# Work instructions
All the data should be transcribed exactly, with every line kept.

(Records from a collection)
# # #
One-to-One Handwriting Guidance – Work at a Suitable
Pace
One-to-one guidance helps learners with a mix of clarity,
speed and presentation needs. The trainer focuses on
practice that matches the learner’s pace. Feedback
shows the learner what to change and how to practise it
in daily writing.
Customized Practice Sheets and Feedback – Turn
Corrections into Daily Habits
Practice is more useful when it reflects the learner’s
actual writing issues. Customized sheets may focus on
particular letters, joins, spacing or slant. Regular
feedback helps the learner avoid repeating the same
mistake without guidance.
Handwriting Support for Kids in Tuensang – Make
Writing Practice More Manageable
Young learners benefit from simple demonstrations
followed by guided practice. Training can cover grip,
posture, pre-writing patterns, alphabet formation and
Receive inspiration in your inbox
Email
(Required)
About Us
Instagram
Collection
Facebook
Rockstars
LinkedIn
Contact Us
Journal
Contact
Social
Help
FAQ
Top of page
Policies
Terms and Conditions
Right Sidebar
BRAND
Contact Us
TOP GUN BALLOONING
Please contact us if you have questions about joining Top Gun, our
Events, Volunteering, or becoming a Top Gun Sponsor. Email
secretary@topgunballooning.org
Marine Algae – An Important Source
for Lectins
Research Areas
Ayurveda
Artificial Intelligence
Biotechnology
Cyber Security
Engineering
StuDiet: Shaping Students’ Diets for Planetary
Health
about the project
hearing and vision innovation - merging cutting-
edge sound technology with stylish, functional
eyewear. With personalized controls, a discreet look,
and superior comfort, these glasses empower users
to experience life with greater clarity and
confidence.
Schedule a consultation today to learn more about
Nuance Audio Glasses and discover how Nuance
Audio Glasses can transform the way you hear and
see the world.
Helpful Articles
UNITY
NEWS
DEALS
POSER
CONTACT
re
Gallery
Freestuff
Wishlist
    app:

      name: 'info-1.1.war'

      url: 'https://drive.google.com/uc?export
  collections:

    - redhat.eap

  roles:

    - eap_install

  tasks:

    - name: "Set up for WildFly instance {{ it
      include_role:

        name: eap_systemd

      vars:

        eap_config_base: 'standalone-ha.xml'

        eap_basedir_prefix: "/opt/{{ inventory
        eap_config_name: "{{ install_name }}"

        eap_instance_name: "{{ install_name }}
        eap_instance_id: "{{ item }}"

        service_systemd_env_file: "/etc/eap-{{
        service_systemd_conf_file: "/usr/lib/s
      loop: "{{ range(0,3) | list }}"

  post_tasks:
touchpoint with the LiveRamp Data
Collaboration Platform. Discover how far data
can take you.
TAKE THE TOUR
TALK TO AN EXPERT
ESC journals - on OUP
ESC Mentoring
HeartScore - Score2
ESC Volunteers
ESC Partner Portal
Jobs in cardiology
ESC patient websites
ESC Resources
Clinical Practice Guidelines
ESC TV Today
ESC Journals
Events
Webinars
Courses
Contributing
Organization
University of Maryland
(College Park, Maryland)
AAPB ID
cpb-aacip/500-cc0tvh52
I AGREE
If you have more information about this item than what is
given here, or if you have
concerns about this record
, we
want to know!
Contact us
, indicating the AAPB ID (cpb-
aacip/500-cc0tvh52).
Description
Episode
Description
# # #
# Your response
One-to-One Handwriting Guidance – Work at a Suitable
Pace
One-to-one guidance helps learners with a mix of clarity,
speed and presentation needs. The trainer focuses on
practice that matches the learner’s pace. Feedback
shows the learner what to change and how to practise it
in daily writing.
Customized Practice Sheets and Feedback – Turn
Corrections into Daily Habits
Practice is more useful when it reflects the learner’s
actual writing issues. Customized sheets may focus on
particular letters, joins, spacing or slant. Regular
feedback helps the learner avoid repeating the same
mistake without guidance.
Handwriting Support for Kids in Tuensang – Make
Writing Practice More Manageable
Young learners benefit from simple demonstrations
followed by guided practice. Training can cover grip,
posture, pre-writing patterns, alphabet formation and
Receive inspiration in your inbox
Email
(Required)
About Us
Instagram
Collection
Facebook
Rockstars
LinkedIn
Contact Us
Journal
Contact
Social
Help
FAQ
Top of page
Policies
Terms and Conditions
Right Sidebar
BRAND
Contact Us
TOP GUN BALLOONING
Please contact us if you have questions about joining Top Gun, our
Events, Volunteering, or becoming a Top Gun Sponsor. Email
secretary@topgunballooning.org
Marine Algae – An Important Source
for Lectins
Research Areas
Ayurveda
Artificial Intelligence
Biotechnology
Cyber Security
Engineering
StuDiet: Shaping Students’ Diets for Planetary
Health
about the project
hearing and vision innovation - merging cutting-
edge sound technology with stylish, functional
eyewear. With personalized controls, a discreet look,
and superior comfort, these glasses empower users
to experience life with greater clarity and
confidence.
Schedule a consultation today to learn more about
Nuance Audio Glasses and discover how Nuance
Audio Glasses can transform the way you hear and
see the world.
Helpful Articles
UNITY
NEWS
DEALS
POSER
CONTACT
re
Gallery
Freestuff
Wishlist
    app:

      name: 'info-1.1.war'

      url: 'https://drive.google.com/uc?export
  collections:

    - redhat.eap

  roles:

    - eap_install

  tasks:

    - name: "Set up for WildFly instance {{ it
      include_role:

        name: eap_systemd

      vars:

        eap_config_base: 'standalone-ha.xml'

        eap_basedir_prefix: "/opt/{{ inventory
        eap_config_name: "{{ install_name }}"

        eap_instance_name: "{{ install_name }}
        eap_instance_id: "{{ item }}"

        service_systemd_env_file: "/etc/eap-{{
        service_systemd_conf_file: "/usr/lib/s
      loop: "{{ range(0,3) | list }}"

  post_tasks:
touchpoint with the LiveRamp Data
Collaboration Platform. Discover how far data
can take you.
TAKE THE TOUR
TALK TO AN EXPERT
ESC journals - on OUP
ESC Mentoring
HeartScore - Score2
ESC Volunteers
ESC Partner Portal
Jobs in cardiology
ESC patient websites
ESC Resources
Clinical Practice Guidelines
ESC TV Today
ESC Journals
Events
Webinars
Courses
Contributing
Organization
University of Maryland
(College Park, Maryland)
AAPB ID
cpb-aacip/500-cc0tvh52
I AGREE
If you have more information about this item than what is
given here, or if you have
concerns about this record
, we
want to know!
Contact us
, indicating the AAPB ID (cpb-
aacip/500-cc0tvh52).
Description
Episode
Description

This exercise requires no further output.